ASSIGNMENT —
Locate each line in the records containing "études". Copy it.

[Saved data entries]
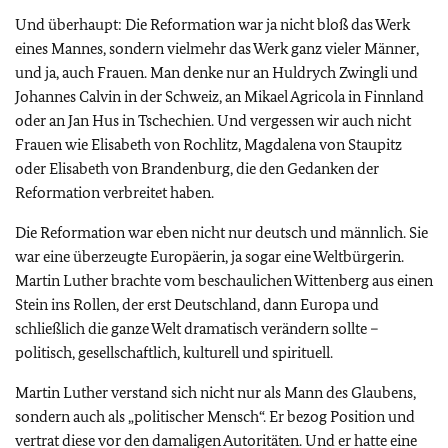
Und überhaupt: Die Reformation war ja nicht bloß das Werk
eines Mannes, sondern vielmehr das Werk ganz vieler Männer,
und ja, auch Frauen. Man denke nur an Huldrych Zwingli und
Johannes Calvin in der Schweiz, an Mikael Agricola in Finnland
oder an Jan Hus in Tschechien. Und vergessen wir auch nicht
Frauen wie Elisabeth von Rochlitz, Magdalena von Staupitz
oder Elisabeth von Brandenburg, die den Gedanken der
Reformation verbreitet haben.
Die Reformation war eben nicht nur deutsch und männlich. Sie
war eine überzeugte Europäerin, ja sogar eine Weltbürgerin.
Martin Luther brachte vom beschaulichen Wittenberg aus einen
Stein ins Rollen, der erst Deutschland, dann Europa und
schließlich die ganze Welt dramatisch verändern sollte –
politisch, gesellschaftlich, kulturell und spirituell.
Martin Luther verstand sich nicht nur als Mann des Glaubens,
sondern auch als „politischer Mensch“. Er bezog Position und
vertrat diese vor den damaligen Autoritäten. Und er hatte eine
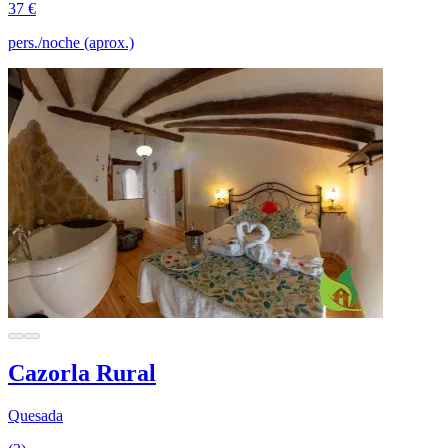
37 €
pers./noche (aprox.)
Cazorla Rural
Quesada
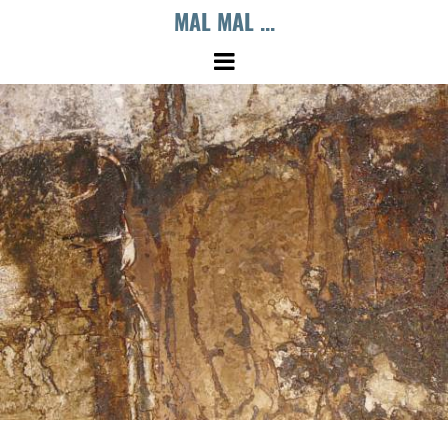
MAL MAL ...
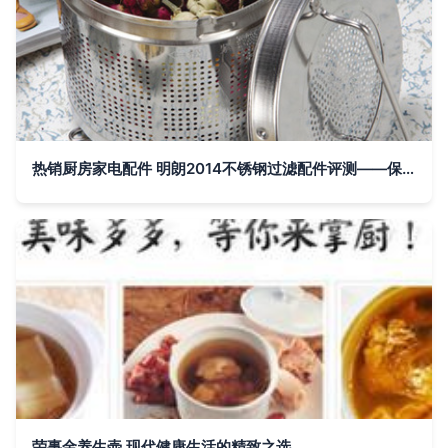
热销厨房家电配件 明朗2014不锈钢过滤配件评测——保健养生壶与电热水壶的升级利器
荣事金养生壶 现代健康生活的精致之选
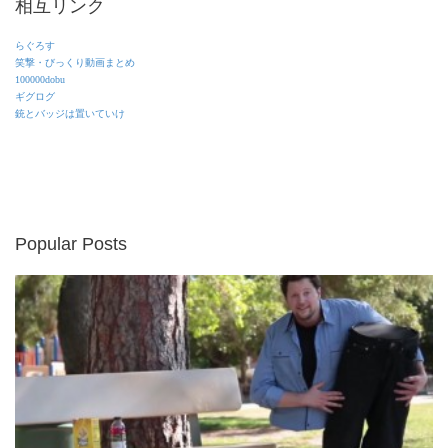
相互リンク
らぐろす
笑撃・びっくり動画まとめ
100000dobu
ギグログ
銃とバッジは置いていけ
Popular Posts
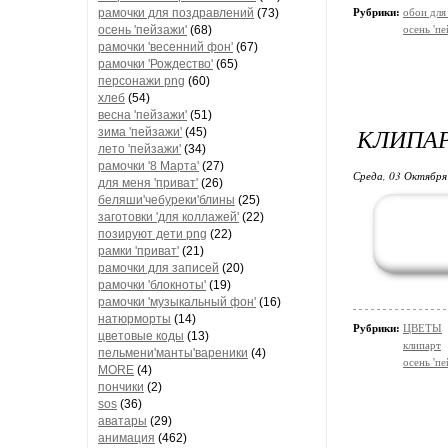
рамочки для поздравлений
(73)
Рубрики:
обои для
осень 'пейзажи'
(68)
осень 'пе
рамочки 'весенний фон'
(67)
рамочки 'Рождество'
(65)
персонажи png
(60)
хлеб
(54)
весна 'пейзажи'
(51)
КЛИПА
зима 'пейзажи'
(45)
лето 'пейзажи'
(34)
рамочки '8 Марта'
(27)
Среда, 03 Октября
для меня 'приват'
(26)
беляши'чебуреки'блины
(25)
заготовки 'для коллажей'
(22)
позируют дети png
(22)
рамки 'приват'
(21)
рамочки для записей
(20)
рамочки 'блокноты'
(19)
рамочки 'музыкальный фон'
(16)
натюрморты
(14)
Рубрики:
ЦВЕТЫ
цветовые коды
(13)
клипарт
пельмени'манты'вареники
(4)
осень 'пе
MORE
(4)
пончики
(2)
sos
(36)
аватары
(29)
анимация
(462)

--

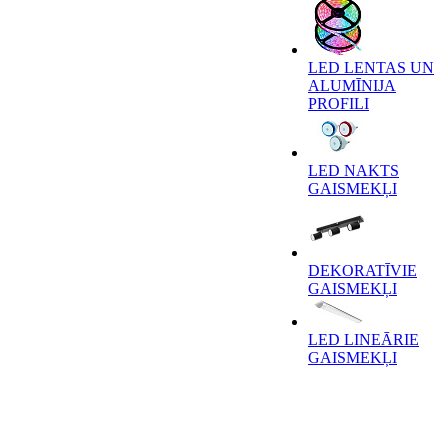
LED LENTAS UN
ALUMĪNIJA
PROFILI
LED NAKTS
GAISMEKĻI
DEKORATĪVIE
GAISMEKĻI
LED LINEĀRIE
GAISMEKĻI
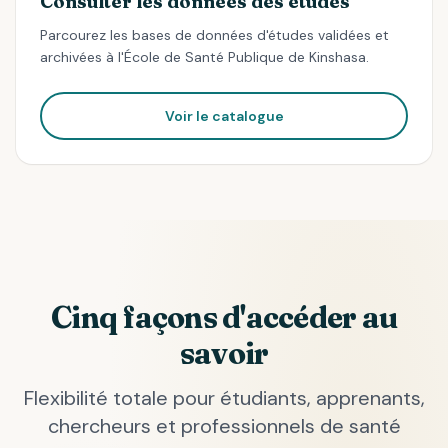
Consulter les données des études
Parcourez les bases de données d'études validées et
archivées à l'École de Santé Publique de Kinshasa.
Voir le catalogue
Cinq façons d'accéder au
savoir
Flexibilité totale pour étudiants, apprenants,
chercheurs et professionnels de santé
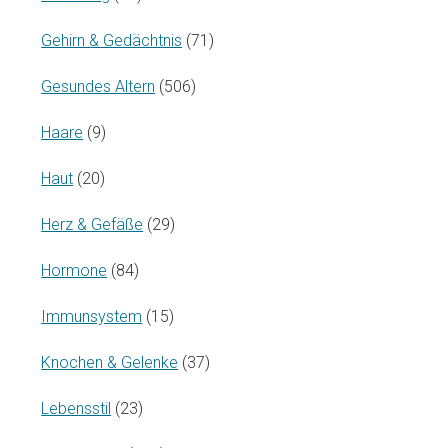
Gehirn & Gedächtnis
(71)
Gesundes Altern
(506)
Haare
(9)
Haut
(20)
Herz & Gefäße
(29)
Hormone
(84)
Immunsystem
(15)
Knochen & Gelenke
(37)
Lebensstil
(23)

* * *

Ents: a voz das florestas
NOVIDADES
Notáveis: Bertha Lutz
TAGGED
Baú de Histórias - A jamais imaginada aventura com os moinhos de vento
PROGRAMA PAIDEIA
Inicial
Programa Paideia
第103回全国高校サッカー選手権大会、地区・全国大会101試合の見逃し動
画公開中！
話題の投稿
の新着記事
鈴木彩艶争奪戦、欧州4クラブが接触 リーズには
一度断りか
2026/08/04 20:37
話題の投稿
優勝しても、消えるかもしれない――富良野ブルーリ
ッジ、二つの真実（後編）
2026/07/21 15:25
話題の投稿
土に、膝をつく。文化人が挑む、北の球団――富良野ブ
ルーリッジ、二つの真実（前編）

RESULT OF THE TASK —
Consulter les données des études
Parcourez les bases de données d'études validées et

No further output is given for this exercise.